YOUR OBJECTIVE: Search each line of the data for the word "Peru"; copy every line where it is found.

THE DATA:
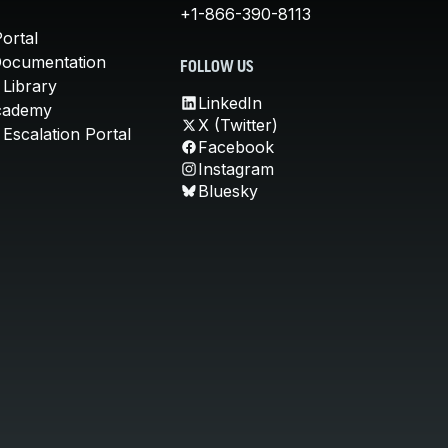
+1-866-390-8113
ortal
Documentation
FOLLOW US
 Library
LinkedIn
cademy
X (Twitter)
Escalation Portal
Facebook
Instagram
Bluesky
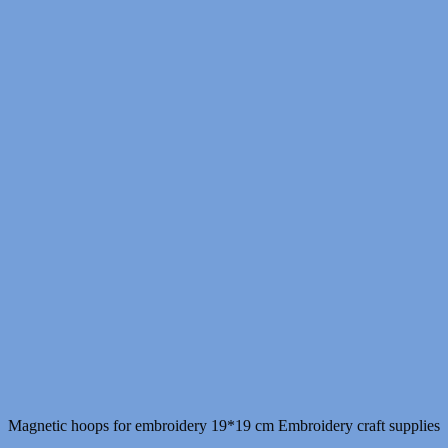
Magnetic hoops for embroidery 19*19 cm Embroidery craft supplies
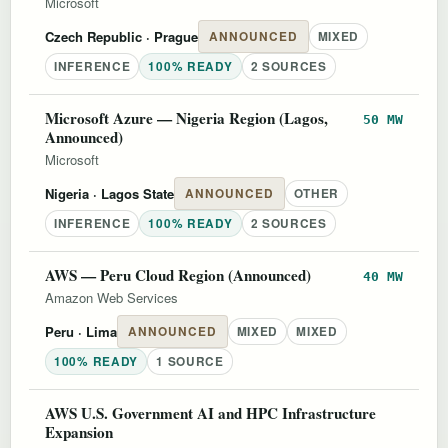
Microsoft
Czech Republic
· Prague
ANNOUNCED
MIXED
INFERENCE
100% READY
2 SOURCES
Microsoft Azure — Nigeria Region (Lagos,
50 MW
Announced)
Microsoft
Nigeria
· Lagos State
ANNOUNCED
OTHER
INFERENCE
100% READY
2 SOURCES
AWS — Peru Cloud Region (Announced)
40 MW
Amazon Web Services
Peru
· Lima
ANNOUNCED
MIXED
MIXED
100% READY
1 SOURCE
AWS U.S. Government AI and HPC Infrastructure
Expansion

YOUR SOLUTION:
AWS — Peru Cloud Region (Announced)
Peru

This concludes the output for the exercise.